Would you print the data below exactly, leaving out every picture?

Recorded data
+-------+

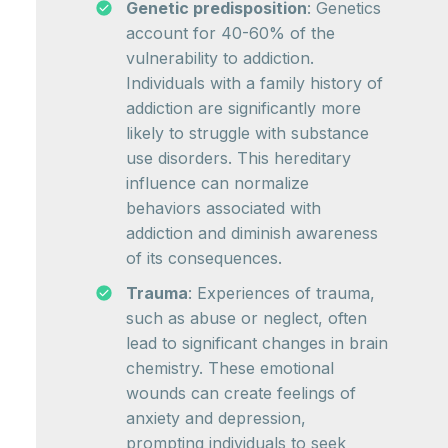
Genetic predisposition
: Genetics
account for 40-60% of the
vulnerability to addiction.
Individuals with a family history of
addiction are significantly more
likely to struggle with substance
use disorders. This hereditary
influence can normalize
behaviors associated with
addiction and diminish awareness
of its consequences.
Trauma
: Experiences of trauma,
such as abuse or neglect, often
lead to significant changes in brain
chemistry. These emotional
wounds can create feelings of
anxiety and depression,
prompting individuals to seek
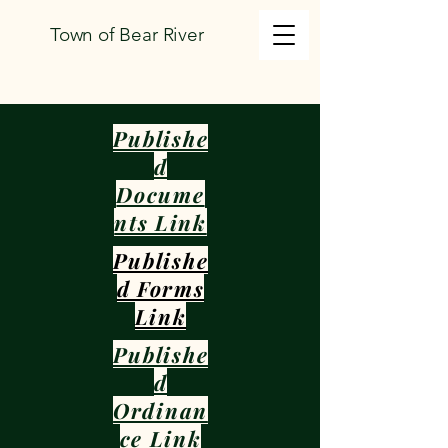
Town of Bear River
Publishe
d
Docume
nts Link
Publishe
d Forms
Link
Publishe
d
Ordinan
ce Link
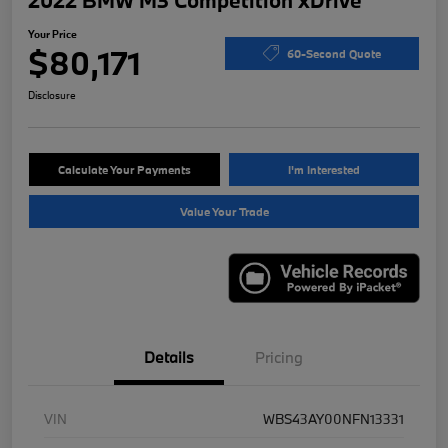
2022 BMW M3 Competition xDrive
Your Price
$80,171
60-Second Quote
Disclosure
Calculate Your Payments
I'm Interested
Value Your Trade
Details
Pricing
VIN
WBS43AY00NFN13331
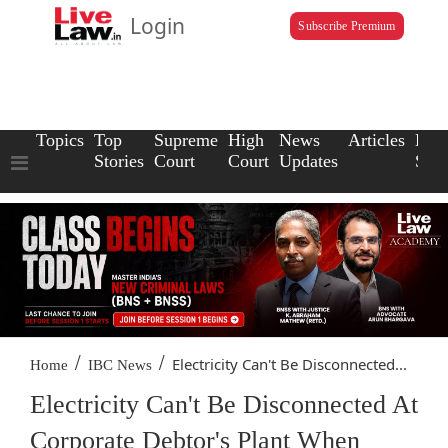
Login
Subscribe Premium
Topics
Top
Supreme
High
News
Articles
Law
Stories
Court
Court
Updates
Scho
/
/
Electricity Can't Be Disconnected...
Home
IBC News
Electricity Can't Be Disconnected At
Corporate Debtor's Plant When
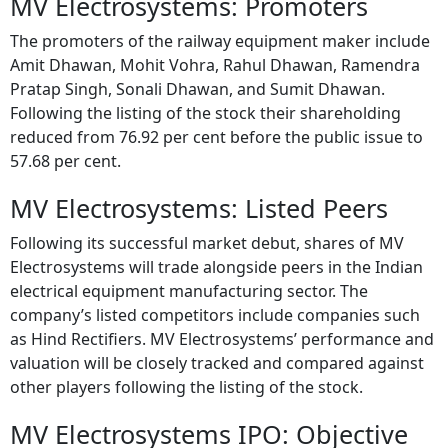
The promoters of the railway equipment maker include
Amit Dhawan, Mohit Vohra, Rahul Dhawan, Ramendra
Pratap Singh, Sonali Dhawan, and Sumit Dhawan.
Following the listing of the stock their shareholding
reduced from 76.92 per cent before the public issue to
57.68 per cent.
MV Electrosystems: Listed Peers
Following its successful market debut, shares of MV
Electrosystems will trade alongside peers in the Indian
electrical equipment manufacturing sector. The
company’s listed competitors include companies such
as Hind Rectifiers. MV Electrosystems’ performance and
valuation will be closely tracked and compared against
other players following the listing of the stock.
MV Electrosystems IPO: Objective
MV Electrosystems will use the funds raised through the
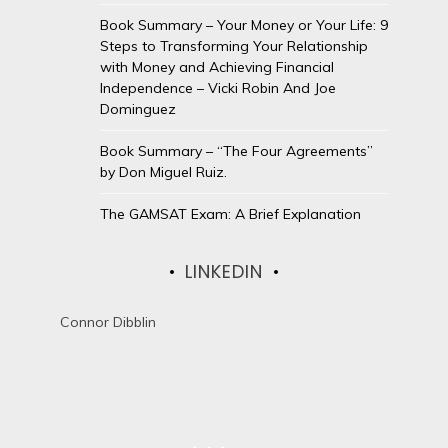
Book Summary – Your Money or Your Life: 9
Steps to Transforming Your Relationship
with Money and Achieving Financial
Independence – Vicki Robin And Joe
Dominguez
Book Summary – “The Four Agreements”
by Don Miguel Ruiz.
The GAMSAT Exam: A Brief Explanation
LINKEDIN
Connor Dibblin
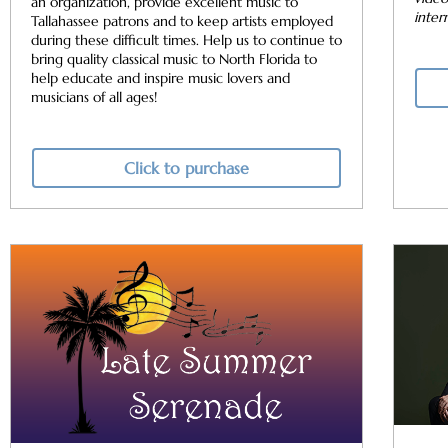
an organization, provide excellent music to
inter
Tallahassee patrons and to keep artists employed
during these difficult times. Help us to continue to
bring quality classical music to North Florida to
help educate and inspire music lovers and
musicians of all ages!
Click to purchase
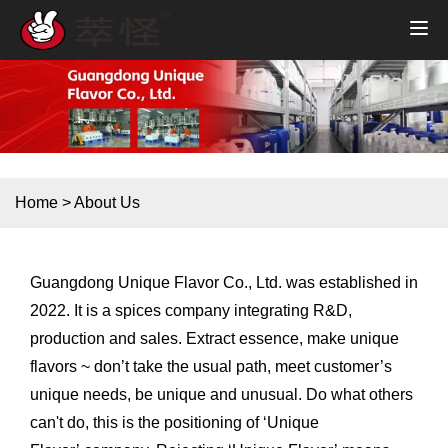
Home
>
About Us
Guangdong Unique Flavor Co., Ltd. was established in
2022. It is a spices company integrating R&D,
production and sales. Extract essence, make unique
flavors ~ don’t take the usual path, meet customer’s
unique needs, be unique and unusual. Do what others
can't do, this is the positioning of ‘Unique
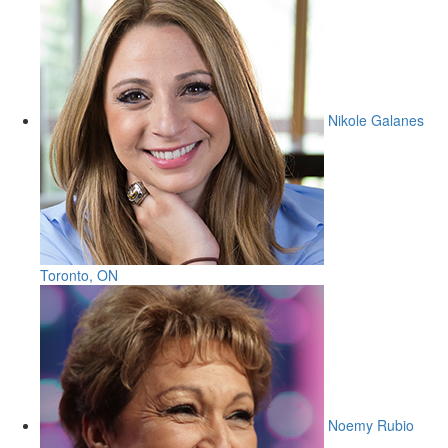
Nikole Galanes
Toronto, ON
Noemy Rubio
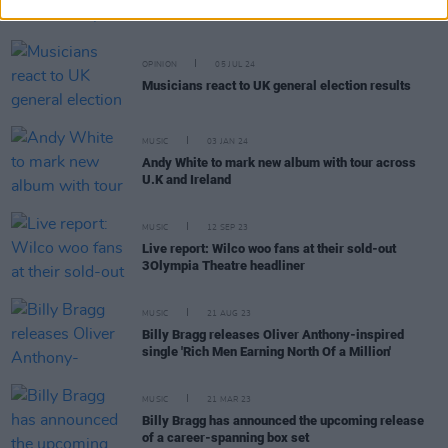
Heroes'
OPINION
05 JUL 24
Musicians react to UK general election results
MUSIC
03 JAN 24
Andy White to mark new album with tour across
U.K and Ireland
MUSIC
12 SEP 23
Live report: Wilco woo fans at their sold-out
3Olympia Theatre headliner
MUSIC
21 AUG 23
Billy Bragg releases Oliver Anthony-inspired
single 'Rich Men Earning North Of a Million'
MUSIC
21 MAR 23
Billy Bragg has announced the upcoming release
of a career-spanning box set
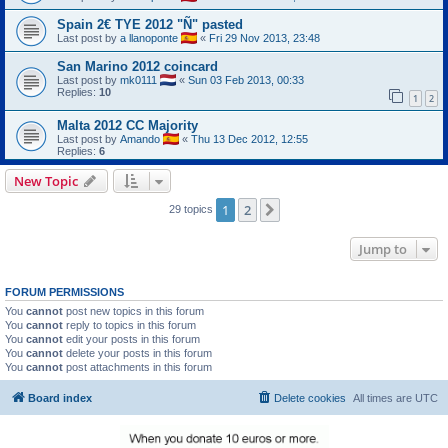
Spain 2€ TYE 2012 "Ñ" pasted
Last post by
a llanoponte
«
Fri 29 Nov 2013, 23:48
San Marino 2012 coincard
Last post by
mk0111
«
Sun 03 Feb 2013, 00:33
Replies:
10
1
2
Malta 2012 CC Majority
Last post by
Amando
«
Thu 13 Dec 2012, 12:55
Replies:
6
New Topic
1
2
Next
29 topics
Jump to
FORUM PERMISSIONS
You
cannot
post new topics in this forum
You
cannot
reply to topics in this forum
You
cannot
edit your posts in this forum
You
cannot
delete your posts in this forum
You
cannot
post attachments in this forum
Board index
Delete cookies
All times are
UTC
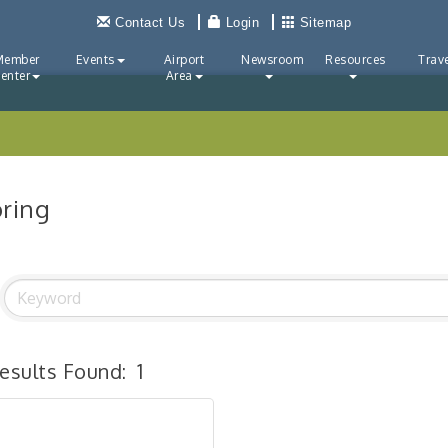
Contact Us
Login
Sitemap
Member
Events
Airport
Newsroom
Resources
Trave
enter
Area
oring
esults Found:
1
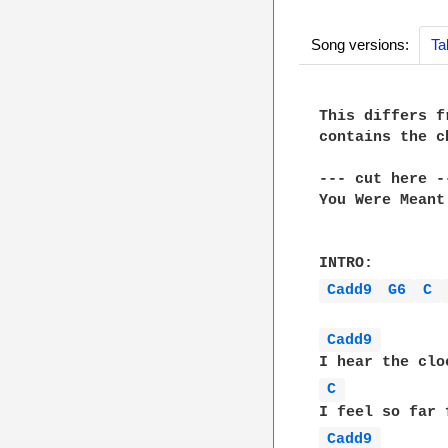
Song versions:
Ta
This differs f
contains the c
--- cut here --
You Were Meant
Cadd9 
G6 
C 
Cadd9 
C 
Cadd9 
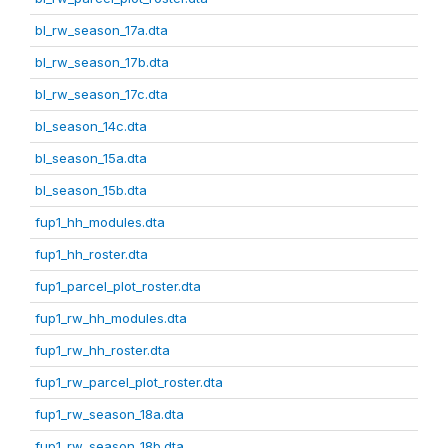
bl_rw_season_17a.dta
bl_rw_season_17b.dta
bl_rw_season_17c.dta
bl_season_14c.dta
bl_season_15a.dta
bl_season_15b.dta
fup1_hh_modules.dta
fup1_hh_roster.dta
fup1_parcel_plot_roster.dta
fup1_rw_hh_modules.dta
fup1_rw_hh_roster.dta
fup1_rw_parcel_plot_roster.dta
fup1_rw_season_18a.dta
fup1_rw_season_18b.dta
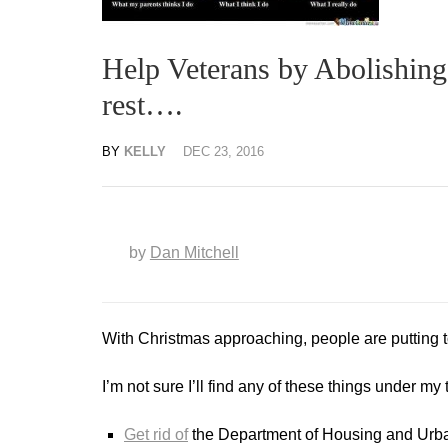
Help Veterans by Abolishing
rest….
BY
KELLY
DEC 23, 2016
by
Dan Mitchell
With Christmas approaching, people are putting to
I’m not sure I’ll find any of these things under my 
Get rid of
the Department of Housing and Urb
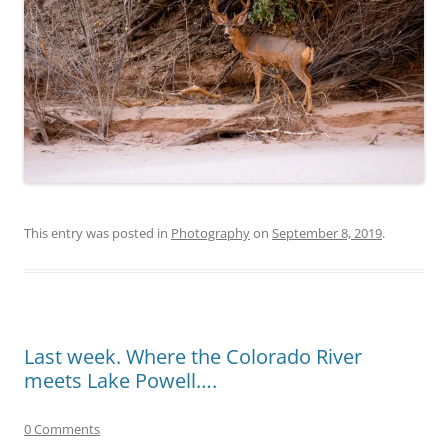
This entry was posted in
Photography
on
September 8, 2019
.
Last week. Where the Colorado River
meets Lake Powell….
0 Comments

+-------+

_RESPONSE TO THE EXERCISE_.
Genetic predisposition
: Genetics
account for 40-60% of the
vulnerability to addiction.
Individuals with a family history of
addiction are significantly more
likely to struggle with substance
use disorders. This hereditary
influence can normalize
behaviors associated with
addiction and diminish awareness
of its consequences.
Trauma
: Experiences of trauma,
such as abuse or neglect, often
lead to significant changes in brain
chemistry. These emotional
wounds can create feelings of
anxiety and depression,
prompting individuals to seek
Town of Bear River
Publishe
d
Docume
nts Link
Publishe
d Forms
Link
Publishe
d
Ordinan
ce Link
2022 BMW M3 Competition xDrive
Your Price
$80,171
60-Second Quote
Disclosure
Calculate Your Payments
I'm Interested
Value Your Trade
Details
Pricing
VIN
WBS43AY00NFN13331
Login
Subscribe Premium
Topics
Top
Supreme
High
News
Articles
Law
Stories
Court
Court
Updates
Scho
/
/
Electricity Can't Be Disconnected...
Home
IBC News
Electricity Can't Be Disconnected At
Corporate Debtor's Plant When
The promoters of the railway equipment maker include
Amit Dhawan, Mohit Vohra, Rahul Dhawan, Ramendra
Pratap Singh, Sonali Dhawan, and Sumit Dhawan.
Following the listing of the stock their shareholding
reduced from 76.92 per cent before the public issue to
57.68 per cent.
MV Electrosystems: Listed Peers
Following its successful market debut, shares of MV
Electrosystems will trade alongside peers in the Indian
electrical equipment manufacturing sector. The
company’s listed competitors include companies such
as Hind Rectifiers. MV Electrosystems’ performance and
valuation will be closely tracked and compared against
other players following the listing of the stock.
MV Electrosystems IPO: Objective
MV Electrosystems will use the funds raised through the
Book Summary – Your Money or Your Life: 9
Steps to Transforming Your Relationship
with Money and Achieving Financial
Independence – Vicki Robin And Joe
Dominguez
Book Summary – “The Four Agreements”
by Don Miguel Ruiz.
The GAMSAT Exam: A Brief Explanation
LINKEDIN
Connor Dibblin
an organization, provide excellent music to
inter
Tallahassee patrons and to keep artists employed
during these difficult times. Help us to continue to
bring quality classical music to North Florida to
help educate and inspire music lovers and
musicians of all ages!
Click to purchase
Home
>
About Us
Guangdong Unique Flavor Co., Ltd. was established in
2022. It is a spices company integrating R&D,
production and sales. Extract essence, make unique
flavors ~ don’t take the usual path, meet customer’s
unique needs, be unique and unusual. Do what others
can't do, this is the positioning of ‘Unique
Nikole Galanes
Toronto, ON
Noemy Rubio
Heroes'
OPINION
05 JUL 24
Musicians react to UK general election results
MUSIC
03 JAN 24
Andy White to mark new album with tour across
U.K and Ireland
MUSIC
12 SEP 23
Live report: Wilco woo fans at their sold-out
3Olympia Theatre headliner
MUSIC
21 AUG 23
Billy Bragg releases Oliver Anthony-inspired
single 'Rich Men Earning North Of a Million'
MUSIC
21 MAR 23
Billy Bragg has announced the upcoming release
of a career-spanning box set
Spain 2€ TYE 2012 "Ñ" pasted
Last post by
a llanoponte
«
Fri 29 Nov 2013, 23:48
San Marino 2012 coincard
Last post by
mk0111
«
Sun 03 Feb 2013, 00:33
Replies:
10
1
2
Malta 2012 CC Majority
Last post by
Amando
«
Thu 13 Dec 2012, 12:55
Replies:
6
New Topic
1
2
Next
29 topics
Jump to
FORUM PERMISSIONS
You
cannot
post new topics in this forum
You
cannot
reply to topics in this forum
You
cannot
edit your posts in this forum
You
cannot
delete your posts in this forum
You
cannot
post attachments in this forum
Board index
Delete cookies
All times are
UTC
Contact Us
Login
Sitemap
Member
Events
Airport
Newsroom
Resources
Trave
enter
Area
oring
esults Found:
1
Song versions:
Ta
This differs f
contains the c
--- cut here --
You Were Meant
Cadd9 
G6 
C 
Cadd9 
C 
Cadd9 
bl_rw_season_17a.dta
bl_rw_season_17b.dta
bl_rw_season_17c.dta
bl_season_14c.dta
bl_season_15a.dta
bl_season_15b.dta
fup1_hh_modules.dta
fup1_hh_roster.dta
fup1_parcel_plot_roster.dta
fup1_rw_hh_modules.dta
fup1_rw_hh_roster.dta
fup1_rw_parcel_plot_roster.dta
fup1_rw_season_18a.dta
fup1_rw_season_18b.dta
Help Veterans by Abolishing
rest….
BY
KELLY
DEC 23, 2016
by
Dan Mitchell
With Christmas approaching, people are putting to
I’m not sure I’ll find any of these things under my 
Get rid of
the Department of Housing and Urb
This entry was posted in
Photography
on
September 8, 2019
.
Last week. Where the Colorado River
meets Lake Powell….
0 Comments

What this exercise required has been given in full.